Background: With the advancement of genomic sequencing technologies, functional peptides (SEPs) encoded by short open reading frames (sORFs) within long non-coding RNAs (lncRNAs) have been recognized for their crucial roles in fundamental cellular processes and diseases. Due to the small molecular weight of SEPs, distinct from conventional peptides, and the lack of dedicated comprehensive data resources, predicting SEPs becomes significantly challenging. Therefore, there is an urgent need to construct a comprehensive dataset and research specifically addressing the characteristics of short peptides.

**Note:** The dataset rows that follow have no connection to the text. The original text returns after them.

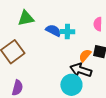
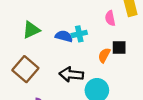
black arrow: (81, 70) -> (71, 74), moved

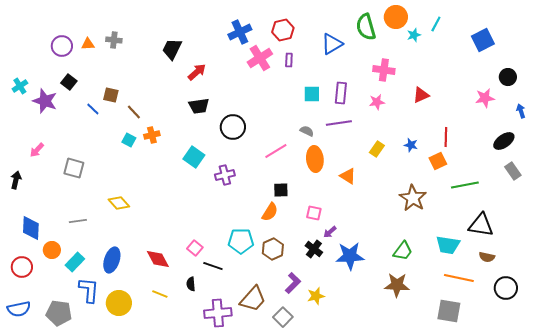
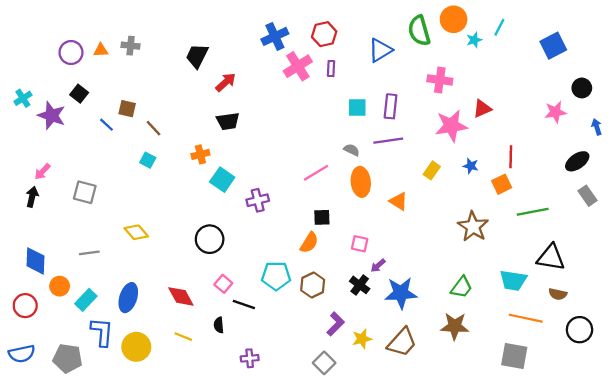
pink star: (377, 102) -> (451, 126), moved, size x1.8
black circle: (233, 127) -> (210, 239), moved
orange cross: (152, 135) -> (200, 154), moved
black arrow: (16, 180) -> (32, 197), moved
brown trapezoid: (253, 299) -> (402, 342), moved
purple cross: (218, 313) -> (250, 358), size x0.6

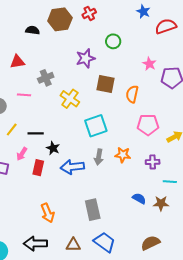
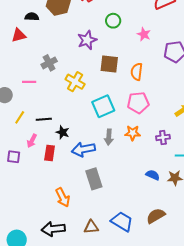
red triangle: (17, 62) -> (19, 35), moved
pink star: (149, 64) -> (144, 34), moved
pink pentagon: (148, 125) -> (138, 103), moved
gray rectangle: (93, 210) -> (94, 179), moved
brown semicircle: (150, 243) -> (156, 216), moved

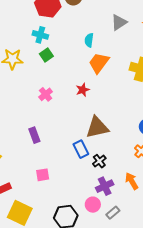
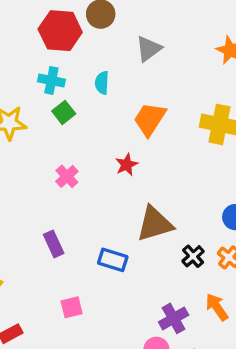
gray triangle: (119, 22) -> (149, 49), moved
cyan semicircle: (89, 40) -> (102, 83), moved
blue rectangle: (81, 149) -> (113, 260), moved, turned -42
black cross: (99, 161) -> (193, 256), moved

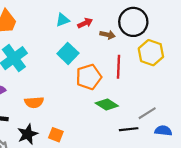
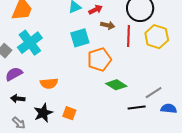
brown arrow: (108, 35) -> (108, 25), moved
cyan square: (68, 53) -> (80, 38), turned 30
red line: (118, 67) -> (129, 36), moved

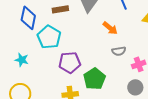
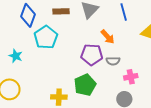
purple pentagon: (70, 62) -> (92, 55), moved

Results: This paper introduces a fused computational framework named SORFPP for predicting SEPs from multiple perspectives based on an experimentally validated dataset, TranLnc. The limitations of traditional peptide feature encoding for SEPs were recognized, and nucleotide-level features were incorporated to enhance the encoding. The ESM-1b model was employed for a more in-depth exploration of SEPs information. Considering the encoding differences, traditional features were utilized in CatBoost, while deep features were applied to Self-attention. Results from both traditional and deep methods were integrated to improve predictive performance, achieving accurate and stable predictions. Regarding the Matthew's correlation coefficient, significantly superior performance in SORFPP was demonstrated across the three datasets compared to models of excellence developed in the past five years, with MCC increasing by 12.2%-24.2%.

Conclusion: Experimental comparisons reveal the positive impact of integrating nucleotide and deep encoding features. Additionally, utilizing an ensemble learning framework to fuse results from base models contributes to enhancing predictive performance. The experiments indicate that SORFPP is a reliable method for identifying the activity of SEPs.